# 65 Stingray 3-speed !



## whopperchopper (Aug 1, 2019)

I'm not familiar with Schwinn, and this is my first schwinn muscle bike. What do I have here ? What is original what isn't? I know the headlight/horn isn't .. horn works no lights. S7 front rim, S2!rear, S/A dated 65, stingray rear tire , west wind front, notice the tastefully done hand painted name, day dream waterslide decal, and car decal on the guard!!! Number on drop out looks like a GA 39108. It came with a 47" sissy which I know was not original. Thanks


----------



## spitshineschwinn (Aug 2, 2019)

Well, what you have is a nice example of an early Stingray with plenty of potential to be an awesome rider! I'm not really a Stingray guy, I prefer the full sized bikes that my old knees can handle. That being said, I can say that your bike has incorrect pedals and grips/lever covers. I would guess that the proper grips would be either white or glitter blue chubbies. Others with more Stingray knowledge will chime in and comment. The wheels are in great shape, and should clean up very nicely. Looks like the tires will go a few more miles too! Thanks for sharing pics of this diamond in the rough!


----------



## styker (Aug 2, 2019)

if you decide to let it go l would be interested.


----------



## kasper (Aug 2, 2019)

Pedals are incorrect as stated above. The grips and lever covers do look to be correct just very dirty and will clean up. The rear tire should be the infamous yellow oval slik that I still cant get my hands on.  Seat is correct silver smoothie. Red dot eye stabbing brake levers are correct. Front and rear brakes look to be correct, these 3 speeds were fenderless so that's correct. Thumb shifter is correct. In 66 they came out with the stik shift models, but even early 66 bikes had the thumb shift. These 65 thumb shift bikes are somewhat rare you dont see them pop up too often. Should have the person stamped 3 hole "high loop" sissy bar on it.  I believe it's a July 1965 bike if your serial number stated is correct. When you take the handlebars off they should be nurled and say schwinn but should not have a date stamped there that started in 66. Crank should have a 65 date present and the rear hub should have a date stamped in it generally within like 3 months of the frames date.


----------



## whopperchopper (Aug 2, 2019)

Thanks guys, I thought the grips and lever covers were green but they do have some blue on them I'll be tearing it down and cleaning it in a few weeks. Thanks..


----------



## GTs58 (Aug 2, 2019)

I'm pretty sure the Sting Rays had white grips during this time. I spent lots of time at the Schwinn shop as a kid when the Sting Rays came out. Sparkle grips hit the streets later on too.


----------



## kasper (Aug 2, 2019)

GTs58 said:


> I'm pretty sure the Sting Rays had white grips during this time. I spent lots of time at the Schwinn shop as a kid when the Sting Rays came out. Sparkle grips hit the streets later on too.

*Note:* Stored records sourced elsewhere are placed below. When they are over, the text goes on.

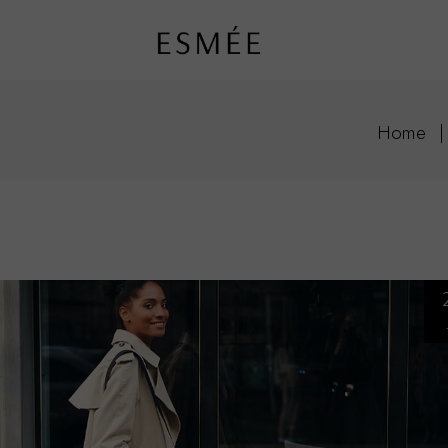
ar
Home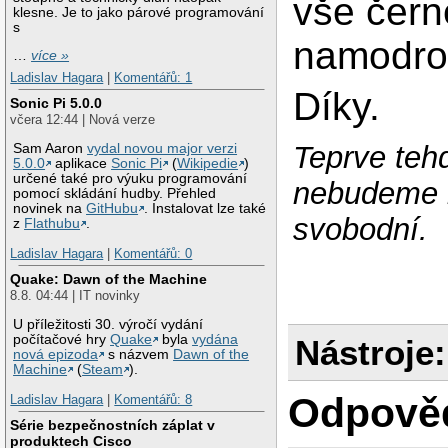
vše čern
klesne. Je to jako párové programování
s
namodr
…
více »
Ladislav Hagara
|
Komentářů: 1
Díky.
Sonic Pi 5.0.0
včera 12:44 | Nová verze
Teprve teh
Sam Aaron
vydal novou major verzi
5.0.0
aplikace
Sonic Pi
(
Wikipedie
)
určené také pro výuku programování
nebudeme m
pomocí skládání hudby. Přehled
novinek na
GitHubu
. Instalovat lze také
svobodní.
z
Flathubu
.
Ladislav Hagara
|
Komentářů: 0
Quake: Dawn of the Machine
8.8. 04:44 | IT novinky
U příležitosti 30. výročí vydání
počítačové hry
Quake
byla
vydána
Nástroje:
nová epizoda
s názvem
Dawn of the
Machine
(
Steam
).
Odpově
Ladislav Hagara
|
Komentářů: 8
Série bezpečnostních záplat v
produktech Cisco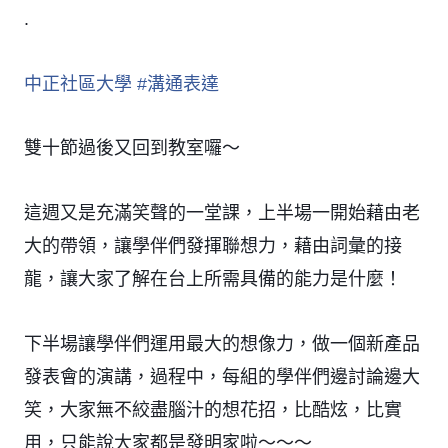
.
中正社區大學
#
溝通表達
雙十節過後又回到教室囉～
這週又是充滿笑聲的一堂課，上半場一開始藉由老
大的帶領，讓學伴們發揮聯想力，藉由詞彙的接
龍，讓大家了解在台上所需具備的能力是什麼！
下半場讓學伴們運用最大的想像力，做一個新產品
發表會的演講，過程中，每組的學伴們邊討論邊大
笑，大家無不絞盡腦汁的想花招，比酷炫，比實
用，只能說大家都是發明家啦～～～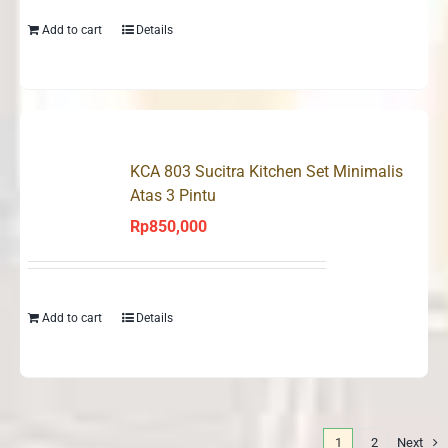
Add to cart
Details
KCA 803 Sucitra Kitchen Set Minimalis
Atas 3 Pintu
Rp
850,000
Add to cart
Details
1
2
Next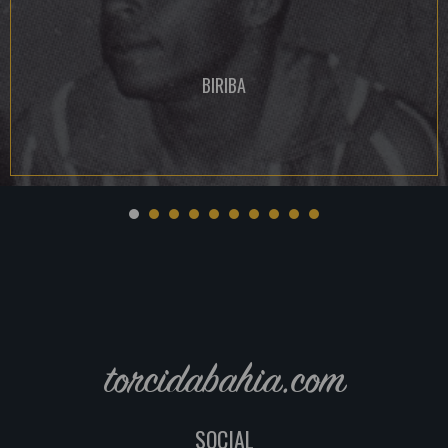
BIRIBA
torcidabahia.com
SOCIAL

The bikes did come with white grips but there were colored grips sold as accessories, same with seats. The colored grips and seats became standard later on in the 60s.


----------



## GTs58 (Aug 3, 2019)

Schwinn had matching color grips back in the early 50's too. Did you know that the _glitte_r grips were only an accessory before they were used as a factory installed item?


----------



## spitshineschwinn (Aug 3, 2019)

Regardless of color, the grips on this Stingray are the Slimline grips, standard on 1967 and later Schwinns. Chubby grips would have been standard for this model.


----------



## whopperchopper (Aug 5, 2019)

Thanks for the info, I know what to look for now,  would you keep the customization of the guard or wipe it clean????


----------



## spitshineschwinn (Aug 5, 2019)

I would keep the guard customization on the bike, it's now part of the bike's history. In fact, I would not be in a real hurry to replace any parts either. If the grips and lever covers are glitter blue and just dirty I would use some mean green and soft brush to clean them. A set of nice white chubbies will set you back at least $25. The reflector pedals will work, and not being in a hurry to find correct replacements could translate into saving a substantial amount of $$$. I was shocked at how much a high loop Person's sissy bar goes for now, even the re-pops are pricey! I would find a later 28" sissy bar, or even re-use the one it came with. This Stingray will clean up nicely, I've seen worse chrome parts look great after some cleaning. Be sure to post up some after pics when you have re-habbed this jewel! Enjoy!


----------



## whopperchopper (Aug 5, 2019)

spitshineschwinn said:


> I would keep the guard customization on the bike, it's now part of the bike's history. In fact, I would not be in a real hurry to replace any parts either. If the grips and lever covers are glitter blue and just dirty I would use some mean green and soft brush to clean them. A set of nice white chubbies will set you back at least $25. The reflector pedals will work, and not being in a hurry to find correct replacements could translate into saving a substantial amount of $$$. I was shocked at how much a high loop Person's sissy bar goes for now, even the re-pops are pricey! I would find a later 28" sissy bar, or even re-use the one it came with. This Stingray will clean up nicely, I've seen worse chrome parts look great after some cleaning. Be sure to post up some after pics when you have re-habbed this jewel! Enjoy!


----------



## whopperchopper (Aug 5, 2019)

I think your are correct, I will clean it up make sure everything works, speedo needs a drive rebuild. Look for any schwinn sissy 65-70. And ride it. The stuff will turn up in the Chicagoland area if I want it!!


----------



## kasper (Aug 5, 2019)

Those 65 high loops are running 225-300 right now for a nice original one and that yellow oval slik is on Ebay right now for 820 BIN or best offer. Sometimes it's just better to settle with what you have and get a part or 2 over time especially if it's a rider, like spitshineschwinn said jumping on some of these parts will set you back big money.


----------



## 60sstuff (Aug 6, 2019)

All that Glitter.
It took me many years to acquire all these Glitter seats and the cool Schwinn seat advertisement showing various glitter samples.
Makes for a colorful display.


----------



## kasper (Aug 6, 2019)

Most of us younger guys will never even see some of those seats go up for sale, that's a lot of money and nice seats right there.


----------